Surgery on Extracorporeal Circulation in Early and Advanced Non-Small Cell Lung Cancer

Matthias Kauffmann
1   Department of Thoracic, Cardiac and Vascular Surgery, University Hospital of Tübingen, Tübingen, Germany
,
Tobias Krüger
1   Department of Thoracic, Cardiac and Vascular Surgery, University Hospital of Tübingen, Tübingen, Germany
,
Hermann Aebert
1   Department of Thoracic, Cardiac and Vascular Surgery, University Hospital of Tübingen, Tübingen, Germany
› Author Affiliations
Further Information

Publication History

20 January 2012

08 May 2012

Publication Date:
04 December 2012 (online)

Abstract

Background Locally advanced (T4) non-small cell lung cancer (NSCLC) is principally amenable to surgery. For radical resection of cardiovascular structures, extracorporeal circulation (ECC) may be required. Tumor dissemination is a concern in this situation. In this study, we evaluate the long-term results of T4 NSCLC surgery with ECC and compare them with combined cardiopulmonary surgery for early-stage NSCLC and heart disease.

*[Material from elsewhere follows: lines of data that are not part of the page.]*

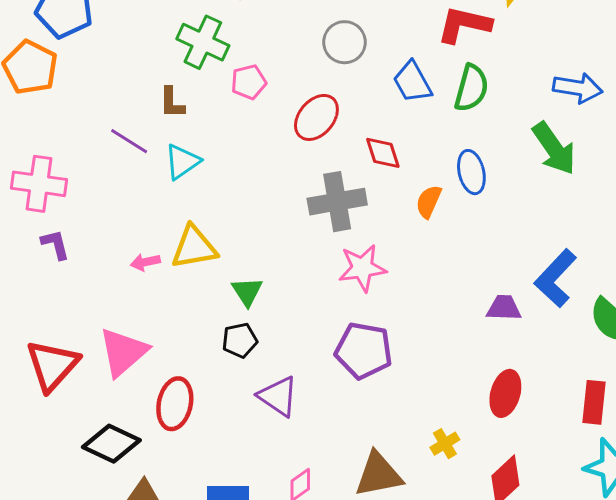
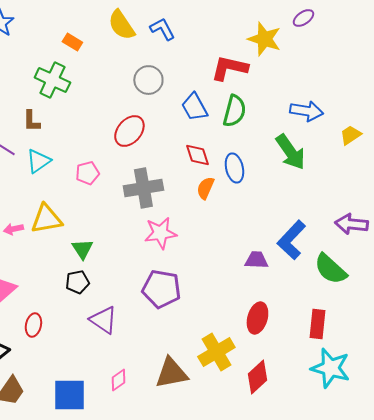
pink pentagon: (249, 82) -> (87, 173), moved
red diamond: (383, 153) -> (197, 155), moved
red ellipse: (175, 404) -> (33, 325), size x0.7
yellow cross: (445, 444) -> (216, 352), size x1.8

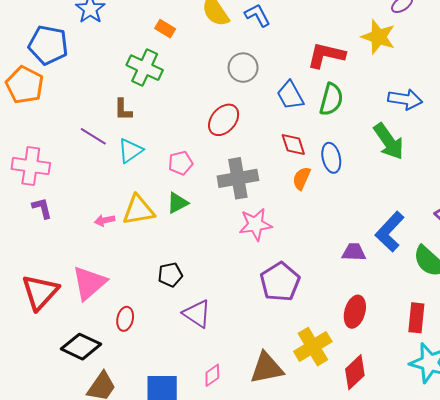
yellow star: (264, 39) -> (378, 37), moved
green triangle: (82, 249) -> (177, 203), moved, turned 35
purple pentagon: (161, 289) -> (280, 282), moved, turned 30

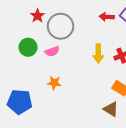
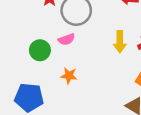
green circle: (28, 47) -> (40, 50), moved

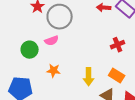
yellow arrow: (120, 42) -> (89, 77), moved

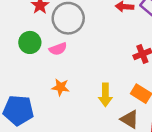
green circle: (30, 50) -> (30, 42), moved

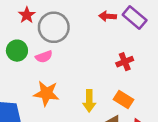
orange star: (61, 87) -> (46, 93), size x1.5

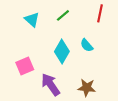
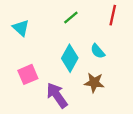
cyan triangle: (32, 20) -> (21, 28), moved
brown star: (87, 88) -> (94, 83), moved

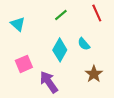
red line: (113, 15) -> (97, 13), turned -36
brown star: (94, 83) -> (94, 74), moved, turned 30

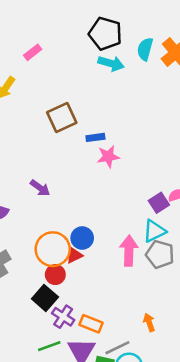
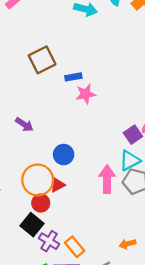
blue circle: (82, 238) -> (64, 155), moved
orange arrow: (149, 322) -> (128, 244), turned -84
orange rectangle: (91, 324) -> (75, 247), turned 30

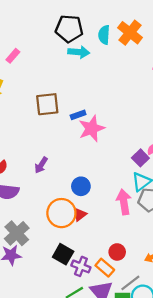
brown square: (42, 60) -> (47, 104), turned 30
pink star: (86, 94) -> (92, 128), size x1.4
purple arrow: (24, 124) -> (41, 165), turned 98
red circle: (41, 203) -> (117, 252), moved

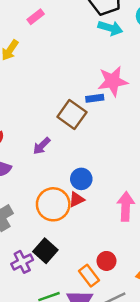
brown square: (47, 104) -> (72, 115), moved, turned 30
pink star: (92, 128) -> (113, 81), moved
red triangle: (80, 214) -> (77, 199), moved
purple cross: (81, 266) -> (22, 262), moved, turned 30

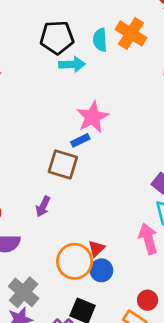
blue circle: (81, 179) -> (101, 270), moved

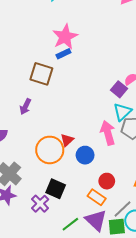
blue rectangle: (80, 140) -> (63, 54), moved
blue circle: (101, 270) -> (85, 155), moved

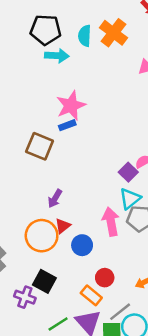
purple arrow: (25, 107) -> (55, 199), moved
purple cross: (40, 204) -> (25, 297), turned -30

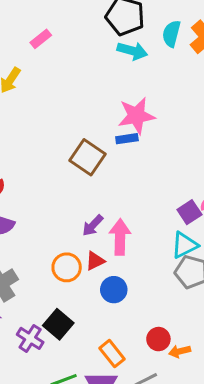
pink arrow: (111, 222) -> (120, 237), moved
orange circle: (42, 236) -> (67, 267), size x0.7
red circle: (105, 278) -> (158, 339), moved

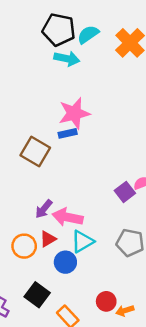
cyan semicircle: (171, 34) -> (88, 34), moved, turned 45
pink arrow: (120, 237) -> (68, 217), turned -76
cyan triangle: (185, 245) -> (82, 242), moved
black square: (58, 324) -> (37, 295), moved

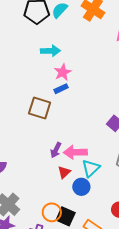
cyan arrow: (67, 59) -> (50, 51), moved
pink star: (74, 113) -> (63, 72), size x0.7
orange circle: (24, 246) -> (52, 212), moved

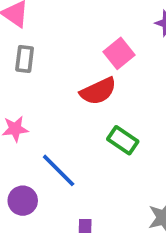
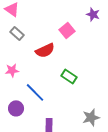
gray rectangle: (25, 59) -> (17, 33), turned -56
red semicircle: (98, 91) -> (45, 50), moved

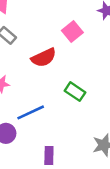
blue line: (35, 92) -> (31, 112), turned -70

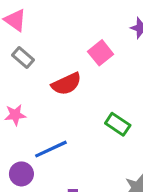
green rectangle: (75, 92) -> (118, 124), moved

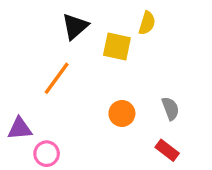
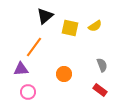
yellow semicircle: (147, 23) -> (95, 26), moved, turned 40
orange circle: (122, 113) -> (64, 74), moved
purple triangle: (20, 129) -> (21, 69), moved

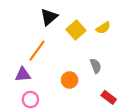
yellow square: (70, 28) -> (76, 30), turned 36
gray semicircle: (102, 65) -> (96, 66), moved

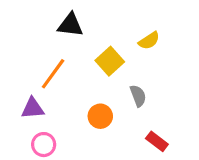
black triangle: (49, 17) -> (70, 25), turned 48
yellow square: (76, 30) -> (110, 61), moved

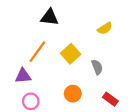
yellow square: (110, 61) -> (71, 54), moved
orange circle: (100, 116) -> (73, 94), moved

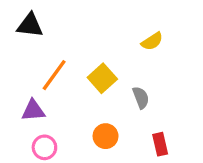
black triangle: (50, 17) -> (30, 25), moved
red rectangle: (110, 99) -> (160, 144), turned 40

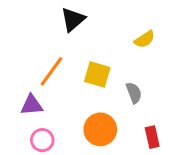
black triangle: (30, 25) -> (73, 19), moved, turned -48
yellow square: (102, 78) -> (97, 74), turned -32
orange circle: (106, 136) -> (100, 129), size x1.4

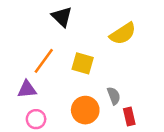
black triangle: (73, 19) -> (62, 17), turned -35
yellow semicircle: (145, 39) -> (123, 34), size x1.5
gray semicircle: (134, 93) -> (114, 96), moved

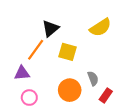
black triangle: (62, 17) -> (51, 29), moved, turned 36
red rectangle: (129, 117) -> (106, 95), turned 48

Methods We retrospectively analyzed 16 patients undergoing surgery on ECC over a 13-year period. Eight patients suffered from T4 NSCLC (group A), and another eight patients suffered from coincidental T1–T2 NSCLC and heart disease (group B).

Results In group A, five patients received neoadjuvant radiochemotherapy. Complete resection was achieved in all patients. Thirty-day mortality was one patient (12.5%) in each group. Six patients died from recurrent cancer with a median survival of 13.6 months in group A. Prognosis in patients with direct tumor invasion of the aortopulmonary window was a lot worse compared to those with atrial infiltration. One T4 patient who had only received surgery survived for 155 months without relapse. In group B, no NSCLC relapse occurred, and median survival was 21.6 months. All but one death in group B occurred due to cardiovascular incidents.

Conclusions Surgery on ECC for T4 NSCLC gives satisfactory results. The site of infiltration appears to be most important for local tumor relapse. Long-term survival is possible in some cases. Simultaneous cardiac and pulmonary surgery resulted in good early and midterm outcomes without surgery-induced tumor propagation.